▶ _Brief_: Please return all lines from the records below that include the string "grid".
╭─ Task inputs
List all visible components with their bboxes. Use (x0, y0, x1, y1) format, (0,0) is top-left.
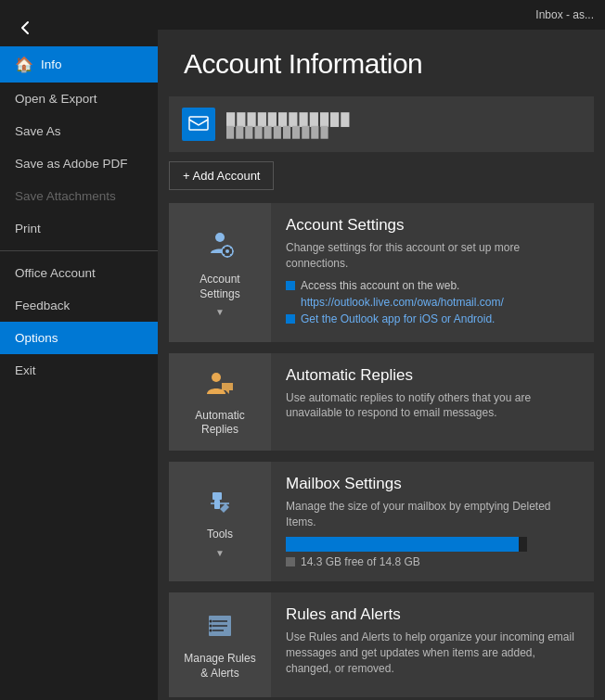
svg-point-12 (210, 624, 212, 627)
automatic-replies-icon-label: AutomaticReplies (195, 409, 244, 438)
get-app-row: Get the Outlook app for iOS or Android. (286, 312, 579, 325)
sidebar-item-open-export[interactable]: Open & Export (0, 83, 158, 115)
rules-alerts-icon-area[interactable]: Manage Rules& Alerts (169, 592, 271, 696)
sidebar-item-exit[interactable]: Exit (0, 354, 158, 387)
access-web-text: Access this account on the web. (301, 279, 459, 292)
account-settings-content: Account Settings Change settings for thi… (271, 203, 594, 342)
svg-point-13 (210, 629, 212, 631)
outlook-url-link[interactable]: https://outlook.live.com/owa/hotmail.com… (301, 296, 504, 309)
svg-rect-6 (214, 500, 220, 509)
rules-alerts-icon-label: Manage Rules& Alerts (184, 652, 255, 681)
storage-progress-bar (286, 537, 527, 552)
top-bar-text: Inbox - as... (535, 8, 594, 21)
top-bar: Inbox - as... (158, 0, 605, 30)
automatic-replies-title: Automatic Replies (286, 366, 579, 385)
avatar (182, 108, 215, 141)
mailbox-settings-card: Tools ▼ Mailbox Settings Manage the size… (169, 462, 594, 582)
svg-point-4 (212, 373, 221, 382)
svg-rect-5 (212, 492, 222, 500)
rules-alerts-card: Manage Rules& Alerts Rules and Alerts Us… (169, 592, 594, 696)
automatic-replies-desc: Use automatic replies to notify others t… (286, 390, 579, 422)
get-app-link[interactable]: Get the Outlook app for iOS or Android. (301, 312, 495, 325)
sidebar-nav: 🏠 Info Open & Export Save As Save as Ado… (0, 46, 158, 700)
add-account-button[interactable]: + Add Account (169, 161, 274, 190)
main-content: Inbox - as... Account Information ██████… (158, 0, 605, 700)
sidebar-item-print[interactable]: Print (0, 212, 158, 245)
mailbox-settings-desc: Manage the size of your mailbox by empty… (286, 499, 579, 530)
account-subtext: ███████████ (226, 126, 352, 137)
account-settings-title: Account Settings (286, 216, 579, 235)
account-settings-icon-area[interactable]: AccountSettings ▼ (169, 203, 271, 342)
svg-rect-0 (189, 117, 208, 130)
sidebar-bottom-items: Office Account Feedback Options Exit (0, 257, 158, 396)
automatic-replies-icon-area[interactable]: AutomaticReplies (169, 353, 271, 451)
sidebar: 🏠 Info Open & Export Save As Save as Ado… (0, 0, 158, 700)
storage-label: 14.3 GB free of 14.8 GB (301, 555, 420, 568)
sidebar-item-office-account[interactable]: Office Account (0, 257, 158, 289)
account-details: ████████████ ███████████ (226, 112, 352, 137)
account-settings-icon-label: AccountSettings (200, 273, 239, 301)
mailbox-settings-content: Mailbox Settings Manage the size of your… (271, 462, 594, 582)
account-settings-card: AccountSettings ▼ Account Settings Chang… (169, 203, 594, 342)
sidebar-divider-1 (0, 250, 158, 251)
home-icon: 🏠 (15, 56, 32, 73)
svg-point-3 (225, 249, 229, 253)
storage-text: 14.3 GB free of 14.8 GB (286, 555, 579, 568)
bullet-icon-2 (286, 314, 295, 324)
sidebar-item-info[interactable]: 🏠 Info (0, 46, 158, 83)
rules-alerts-title: Rules and Alerts (286, 605, 579, 624)
rules-alerts-icon (203, 609, 237, 646)
mailbox-settings-title: Mailbox Settings (286, 475, 579, 493)
sidebar-item-options[interactable]: Options (0, 322, 158, 354)
account-card: ████████████ ███████████ (169, 96, 594, 152)
storage-progress-fill (286, 537, 519, 552)
automatic-replies-card: AutomaticReplies Automatic Replies Use a… (169, 353, 594, 451)
automatic-replies-icon (203, 366, 237, 403)
tools-icon-label: Tools (207, 528, 233, 542)
account-settings-desc: Change settings for this account or set … (286, 240, 579, 272)
rules-alerts-content: Rules and Alerts Use Rules and Alerts to… (271, 592, 594, 696)
account-settings-chevron: ▼ (215, 307, 225, 317)
rules-alerts-desc: Use Rules and Alerts to help organize yo… (286, 630, 579, 676)
bullet-icon (286, 281, 295, 290)
sidebar-item-feedback[interactable]: Feedback (0, 289, 158, 322)
tools-icon (203, 485, 237, 522)
outlook-url-row: https://outlook.live.com/owa/hotmail.com… (286, 296, 579, 309)
svg-point-11 (210, 619, 212, 622)
back-button[interactable] (7, 9, 45, 46)
account-settings-icon (203, 227, 237, 267)
page-title: Account Information (158, 30, 605, 96)
access-web-row: Access this account on the web. (286, 279, 579, 292)
mailbox-settings-icon-area[interactable]: Tools ▼ (169, 462, 271, 582)
automatic-replies-content: Automatic Replies Use automatic replies … (271, 353, 594, 451)
account-email: ████████████ (226, 112, 352, 126)
sidebar-item-save-as[interactable]: Save As (0, 115, 158, 147)
sidebar-item-save-attachments: Save Attachments (0, 180, 158, 212)
tools-chevron: ▼ (215, 548, 225, 558)
storage-bullet (286, 557, 295, 566)
svg-point-1 (215, 233, 225, 242)
sidebar-item-save-adobe[interactable]: Save as Adobe PDF (0, 147, 158, 180)
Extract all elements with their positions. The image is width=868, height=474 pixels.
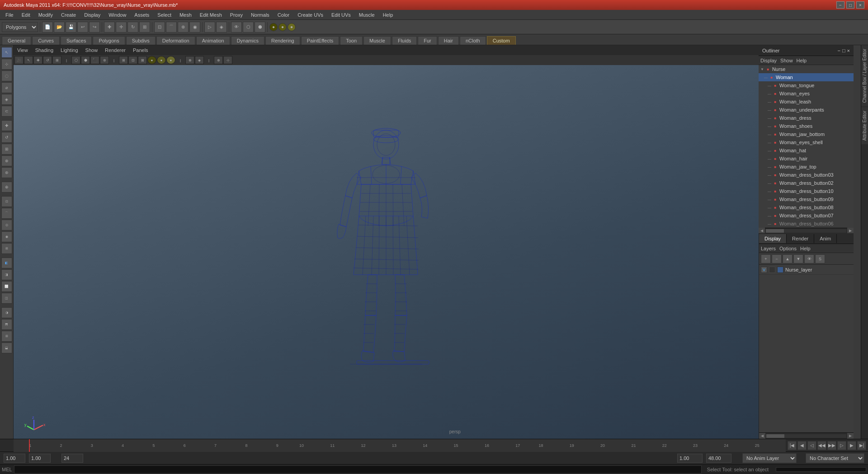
mode-select[interactable]: Polygons [2, 22, 38, 32]
vp-snap-btn[interactable]: ⊕ [214, 56, 223, 64]
outliner-item-woman[interactable]: — ■ Woman [759, 73, 854, 81]
show-menu[interactable]: Show [84, 47, 100, 54]
snap-to-surface-btn[interactable]: ◉ [1, 231, 12, 242]
layer-show-hide-btn[interactable]: 👁 [804, 254, 814, 263]
smooth-btn[interactable]: ⬢ [255, 22, 265, 33]
next-frame-btn[interactable]: ▶ [847, 441, 856, 450]
menu-file[interactable]: File [2, 11, 17, 19]
layer-row-nurse[interactable]: V Nurse_layer [759, 265, 854, 275]
layer-tab-anim[interactable]: Anim [814, 234, 837, 243]
outliner-item-woman-tongue[interactable]: — ■ Woman_tongue [759, 81, 854, 89]
next-key-btn[interactable]: ▷ [837, 441, 846, 450]
vp-hud-btn[interactable]: ⊡ [128, 56, 137, 64]
outliner-item-woman-dress[interactable]: — ■ Woman_dress [759, 114, 854, 122]
renderer-menu[interactable]: Renderer [103, 47, 127, 54]
vp-rotate-btn[interactable]: ↺ [43, 56, 52, 64]
outliner-item-woman-eyes[interactable]: — ■ Woman_eyes [759, 89, 854, 98]
vp-grid-btn[interactable]: ⊞ [119, 56, 128, 64]
layer-visibility-check[interactable]: V [761, 267, 767, 273]
outliner-display-menu[interactable]: Display [760, 58, 777, 63]
scale-tool-btn[interactable]: ⊞ [1, 144, 12, 155]
vp-move-btn[interactable]: ✚ [33, 56, 42, 64]
prev-key-btn[interactable]: ◁ [807, 441, 816, 450]
outliner-item-woman-leash[interactable]: — ■ Woman_leash [759, 98, 854, 106]
vp-cam-btn[interactable]: 🎥 [14, 56, 24, 64]
move-tool-btn[interactable]: ✚ [1, 120, 12, 131]
vp-light3-btn[interactable]: ● [166, 56, 175, 64]
redo-btn[interactable]: ↪ [89, 22, 100, 33]
scale-btn[interactable]: ⊞ [139, 22, 150, 33]
time-marker[interactable] [29, 439, 30, 452]
tab-ncloth[interactable]: nCloth [460, 36, 486, 45]
anim-start-field[interactable]: 1.00 [677, 454, 703, 463]
vp-scale-btn[interactable]: ⊞ [52, 56, 61, 64]
outliner-close[interactable]: × [847, 48, 850, 53]
view-menu[interactable]: View [15, 47, 30, 54]
layer-move-up-btn[interactable]: ▲ [783, 254, 793, 263]
tab-fur[interactable]: Fur [418, 36, 437, 45]
minimize-button[interactable]: − [836, 1, 844, 9]
shader-btn[interactable]: ◑ [1, 307, 12, 318]
tab-polygons[interactable]: Polygons [93, 36, 125, 45]
tab-painteffects[interactable]: PaintEffects [301, 36, 340, 45]
outliner-item-button03[interactable]: — ■ Woman_dress_button03 [759, 171, 854, 179]
outliner-item-button02[interactable]: — ■ Woman_dress_button02 [759, 179, 854, 187]
menu-muscle[interactable]: Muscle [355, 11, 378, 19]
snap-to-grid-btn[interactable]: ⊡ [1, 196, 12, 207]
outliner-maximize[interactable]: □ [842, 48, 845, 53]
show-hide-all-btn[interactable]: ⬜ [1, 281, 12, 292]
menu-normals[interactable]: Normals [247, 11, 273, 19]
frame-end-field[interactable]: 24 [61, 454, 83, 463]
layer-select-btn[interactable]: S [815, 254, 825, 263]
new-scene-btn[interactable]: 📄 [42, 22, 53, 33]
move-btn[interactable]: ✛ [116, 22, 127, 33]
vp-iso-btn[interactable]: ◈ [195, 56, 204, 64]
side-tab-channel-box[interactable]: Channel Box / Layer Editor [861, 45, 868, 107]
frame-current-field[interactable]: 1.00 [29, 454, 51, 463]
tab-animation[interactable]: Animation [196, 36, 230, 45]
texture-btn[interactable]: ⬒ [1, 319, 12, 330]
snap-grid-btn[interactable]: ⊡ [154, 22, 165, 33]
paint-select-btn[interactable]: ⊹ [1, 59, 12, 70]
show-hide-btn[interactable]: 👁 [231, 22, 242, 33]
menu-edit[interactable]: Edit [18, 11, 34, 19]
menu-create-uvs[interactable]: Create UVs [294, 11, 327, 19]
menu-assets[interactable]: Assets [131, 11, 153, 19]
vp-snap2-btn[interactable]: ⊹ [223, 56, 232, 64]
render-view-btn[interactable]: ⬓ [1, 343, 12, 353]
menu-proxy[interactable]: Proxy [226, 11, 246, 19]
rotate-tool-btn[interactable]: ↺ [1, 132, 12, 143]
outliner-item-button07[interactable]: — ■ Woman_dress_button07 [759, 211, 854, 220]
anim-layer-select[interactable]: No Anim Layer [742, 453, 797, 463]
rotate-btn[interactable]: ↻ [127, 22, 138, 33]
universal-manip-btn[interactable]: ⊗ [1, 155, 12, 166]
input-ops-btn[interactable]: ◧ [1, 258, 12, 268]
wireframe-btn[interactable]: ⬡ [243, 22, 254, 33]
snap-to-view-btn[interactable]: ⊞ [1, 243, 12, 254]
shading-menu[interactable]: Shading [33, 47, 55, 54]
vp-select-btn[interactable]: ↖ [24, 56, 33, 64]
vp-bounding-btn[interactable]: ⬛ [90, 56, 99, 64]
vp-pt-btn[interactable]: ⊛ [100, 56, 109, 64]
viewport[interactable]: View Shading Lighting Show Renderer Pane… [14, 45, 759, 439]
outliner-help-menu[interactable]: Help [797, 58, 807, 63]
outliner-item-woman-underpants[interactable]: — ■ Woman_underpants [759, 106, 854, 114]
tab-general[interactable]: General [2, 36, 31, 45]
brush-btn[interactable]: ⌀ [1, 82, 12, 93]
anim-end-field[interactable]: 48.00 [706, 454, 731, 463]
outliner-item-woman-hair[interactable]: — ■ Woman_hair [759, 155, 854, 163]
character-set-select[interactable]: No Character Set [806, 453, 864, 463]
layer-scroll-left[interactable]: ◀ [759, 433, 765, 439]
layer-menu-options[interactable]: Options [779, 246, 797, 251]
artisan-btn[interactable]: ◈ [1, 94, 12, 105]
viewport-canvas[interactable]: .wire { stroke: #2233aa; stroke-width: 0… [14, 65, 759, 439]
tab-deformation[interactable]: Deformation [156, 36, 195, 45]
tab-custom[interactable]: Custom [487, 36, 516, 45]
menu-window[interactable]: Window [105, 11, 130, 19]
outliner-item-button08[interactable]: — ■ Woman_dress_button08 [759, 203, 854, 211]
layer-menu-help[interactable]: Help [800, 246, 811, 251]
goto-end-btn[interactable]: ▶| [857, 441, 866, 450]
show-manip-btn[interactable]: ⊕ [1, 182, 12, 192]
outliner-item-woman-shoes[interactable]: — ■ Woman_shoes [759, 122, 854, 130]
goto-start-btn[interactable]: |◀ [788, 441, 797, 450]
╰─
▶ _Output below_:
vp-grid-btn[interactable]: ⊞ [119, 56, 128, 64]
snap-to-grid-btn[interactable]: ⊡ [1, 196, 12, 207]
snap-grid-btn[interactable]: ⊡ [154, 22, 165, 33]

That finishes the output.